Crosscutting Concepts: Privacy and Security; System Relationships; Human–Computer Interaction

Connection Within Framework: 9–12.Algorithms and Programming.Algorithms

There is a wide array of digital data collection tools; however, only some are appropriate for certain types of data. Tools are chosen based upon the type of measurement they use as well as the type of data people wish to observe. Data scientists use the term observation to describe data collection, whether or not a human is involved in the collection.

Crosscutting Concept: Abstraction

Connections Within Framework: 3–5.Algorithms and Programming.Variables; 3–5.Algorithms and Programming.Algorithms

Music, images, video, and text require different amounts of storage. Video will often require more storage than music or images alone because video combines both. For example, two pictures of the same object can require different amounts of storage based upon their resolution. Different software tools used to access and store data may add additional data about the data (metadata), which results in different storage requirements.

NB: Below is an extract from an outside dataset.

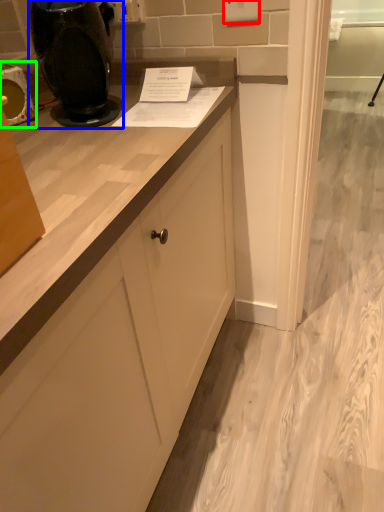 Question: Which object is positioned farthest from electric outlet (highlighted by a red box)? Select from home appliance (highlighted by a blue box) and appliance (highlighted by a green box).

Choices:
 (A) home appliance
 (B) appliance

Answer: (B) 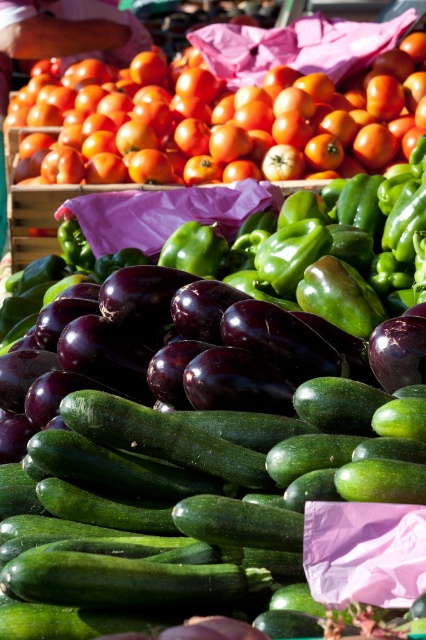 You are a customer at a market stall. You see the green smooth cucumber at center and the shiny orange tomato at upper left. Which one is shorter in height?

An image file is a designed representation of a real-world image and can be opened by either an image editor or a text editor, but the text editor does not know how to translate the data into the image. Understanding binary or 8-bit versus 16-bit representations is not expected at this level.

Crosscutting Concept: System Relationships

Connections Within Framework: 3–5.Computing Systems.Hardware and Software; 3–5.Algorithms and Programming.Variables

Data is often sorted or grouped to provide additional clarity. Data points can be clustered by a number of commonalities without a category label. For example, a series of days might be grouped by temperature, air pressure, and humidity and later categorized as fair, mild, or extreme weather. The same data could be manipulated in different ways to emphasize particular aspects or parts of the data set. For example, when working with a data set of popular songs, data could be shown by genre or artist. Simple data visualizations include graphs and charts, infographics, and ratios that represent statistical characteristics of the data.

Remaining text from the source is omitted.